*Exercise goal*
Repeat verbatim what the listing holds, but not its pictures.

*Supplied records*
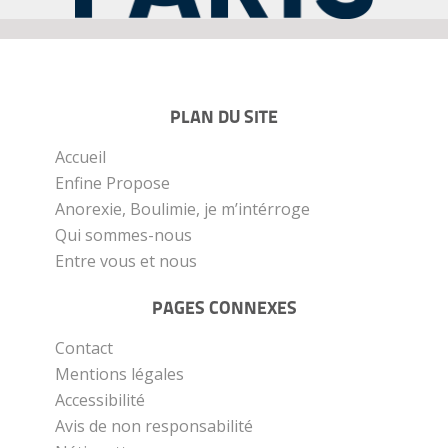
PLAN DU SITE
Accueil
Enfine Propose
Anorexie, Boulimie, je m’intérroge
Qui sommes-nous
Entre vous et nous
PAGES CONNEXES
Contact
Mentions légales
Accessibilité
Avis de non responsabilité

*Expected output*
PLAN DU SITE
Accueil
Enfine Propose
Anorexie, Boulimie, je m’intérroge
Qui sommes-nous
Entre vous et nous
PAGES CONNEXES
Contact
Mentions légales
Accessibilité
Avis de non responsabilité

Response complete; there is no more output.